The Linear Regression model that I previously built yielded a very low R-squared value and displayed violations of the Homoscedasticity assumption in the residuals. As a result, I am considering to build a Multiple Linear Regression model, with ‘% DIABETIC’ as the target variable and ‘% OBESE’ and ‘% INACTIVE’ as predictor variables. To do this, I merged the three metrics in the dataset based on the FIPS code, resulting in a dataset with only 354 observations.

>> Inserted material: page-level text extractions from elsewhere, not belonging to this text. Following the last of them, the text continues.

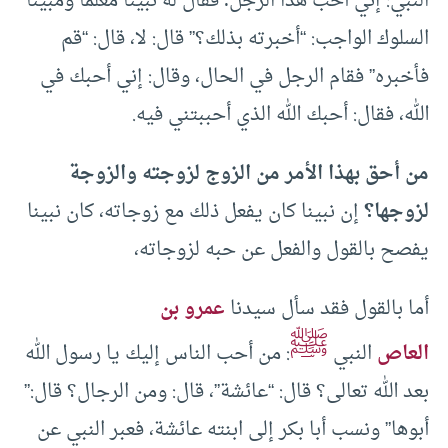
النبي: إني أحب هذا الرجل؛ فقال له نبينا معلما ومبينا
السلوك الواجب: “أخبرته بذلك؟” قال: لا، قال: “قم
فأخبره” فقام الرجل في الحال، وقال: إني أحبك في
الله، فقال: أحبك الله الذي أحببتني فيه.
من أحق بهذا الأمر من الزوج لزوجته والزوجة
لزوجها؟
إن نبينا كان يفعل ذلك مع زوجاته، كان نبينا
يفصح بالقول والفعل عن حبه لزوجاته،
أما بالقول فقد سأل سيدنا
عمرو بن
ﷺ
العاص
النبي
: من أحب الناس إليك يا رسول الله
بعد الله تعالى؟ قال: “عائشة”، قال: ومن الرجال؟ قال:”
أبوها” ونسب أبا بكر إلى ابنته عائشة، فعبر النبي عن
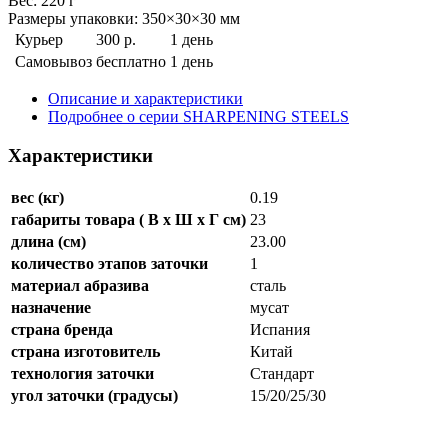
Веc: 220 г
Размеры упаковки: 350×30×30 мм
Курьер
300 р.
1 день
Самовывоз
бесплатно
1 день
Описание и характеристики
Подробнее о серии SHARPENING STEELS
Характеристики
вес (кг)
0.19
габариты товара ( B x Ш x Г см)
23
длина (см)
23.00
количество этапов заточки
1
материал абразива
сталь
назначение
мусат
страна бренда
Испания
страна изготовитель
Китай
технология заточки
Стандарт
угол заточки (градусы)
15/20/25/30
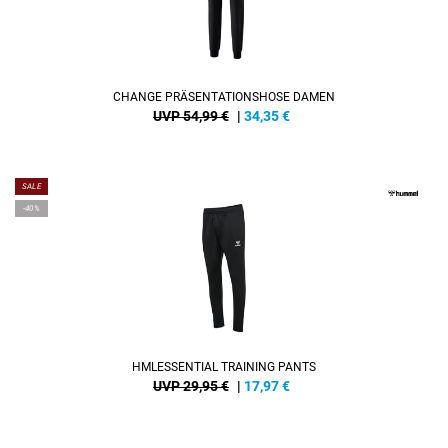
CHANGE PRÄSENTATIONSHOSE DAMEN
UVP 54,99 €
|
34,35
€
SALE
-40%
HMLESSENTIAL TRAINING PANTS
UVP 29,95 €
|
17,97
€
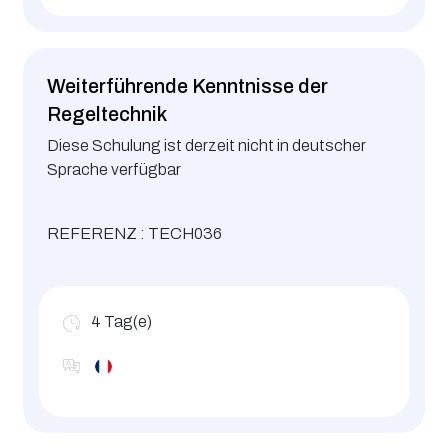
Weiterführende Kenntnisse der
Regeltechnik
Diese Schulung ist derzeit nicht in deutscher
Sprache verfügbar
REFERENZ : TECH036
4
Tag(e)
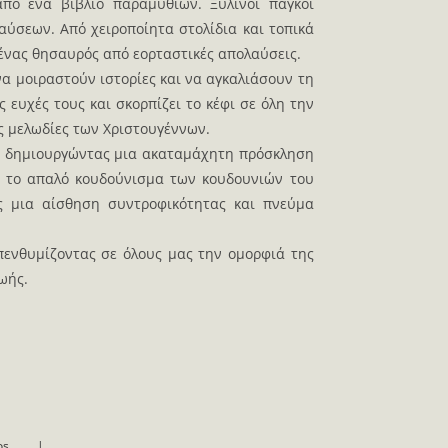
πό ένα βιβλίο παραμυθιών. Ξύλινοι πάγκοι
ύσεων. Από χειροποίητα στολίδια και τοπικά
 ένας θησαυρός από εορταστικές απολαύσεις.
 να μοιραστούν ιστορίες και να αγκαλιάσουν τη
 ευχές τους και σκορπίζει το κέφι σε όλη την
ές μελωδίες των Χριστουγέννων.
, δημιουργώντας μια ακαταμάχητη πρόσκληση
αι το απαλό κουδούνισμα των κουδουνιών του
ας μια αίσθηση συντροφικότητας και πνεύμα
πενθυμίζοντας σε όλους μας την ομορφιά της
ωής.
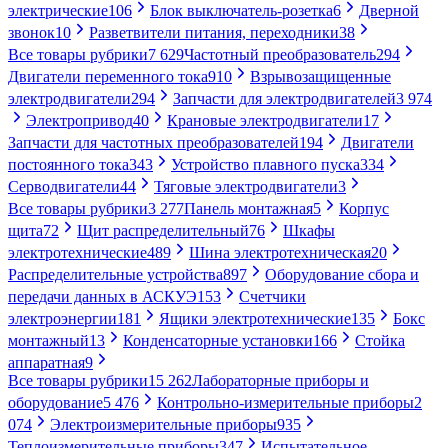
электрические
106
Блок выключатель-розетка
6
Дверной
звонок
10
Разветвители питания, переходники
38
Все товары рубрики
7 629
Частотный преобразователь
294
Двигатели переменного тока
910
Взрывозащищенные
электродвигатели
294
Запчасти для электродвигателей
3 974
Электропривод
40
Крановые электродвигатели
17
Запчасти для частотных преобразователей
194
Двигатели
постоянного тока
343
Устройство плавного пуска
334
Серводвигатели
44
Тяговые электродвигатели
3
Все товары рубрики
3 277
Панель монтажная
5
Корпус
щита
72
Щит распределительный
76
Шкафы
электротехнические
489
Шина электротехническая
20
Распределительные устройства
897
Оборудование сбора и
передачи данных в АСКУЭ
153
Счетчики
электроэнергии
181
Ящики электротехнические
135
Бокс
монтажный
13
Конденсаторные установки
166
Стойка
аппаратная
9
Все товары рубрики
15 262
Лабораторные приборы и
оборудование
5 476
Контрольно-измерительные приборы
2
074
Электроизмерительные приборы
935
Теплоизмерительные приборы
347
Испытательное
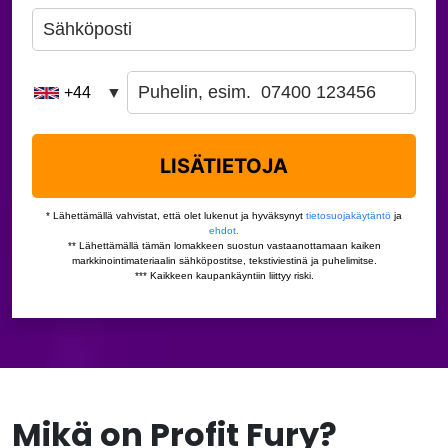
Mikä on Profit Fury?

During today’s class, Professor provided valuable insights into Multiple Linear Regression, which is a type of linear regression model that involves more than one predictor variable. In Multiple Linear Regression, the goal is to find the best-fit plane using the Ordinary Least Squares (OLS) method, and a considerable improvement in the R-squared value is observed with this model. The equation for Multiple Linear Regression can be expressed as follows:
y= β₀ + β1X1 + β2X2 + ε
Additionally, Professor discussed the possibility of adding an interaction term to the Multiple Linear Regression model. The equation for this model with an interaction term is:
y= β₀ + β1X1 + β2X2 + β3 X1 * X2 + ε
Here, X1 * X2 represents the interaction term between the two predictor variables which represents the combined effect of two or more variables. Interestingly, the inclusion of an interaction term resulted in a comparatively higher improvement in the R-squared value.
Following this, Professor introduced the concept of building a Generalized Linear Model (GLM), which is a quadratic model that includes second-order degree terms of the predictor variables in the regression equation. The equation for this model is described as follows:
y= β₀ + β1X1 + β2X2 + β3 X1 * X2 + β4X12 + β5X22 + ε
However, Professor advised against using higher-degree polynomials, as they can lead to overfitting. Overfitting occurs when the model memorizes the dataset but struggles to generalize to new data.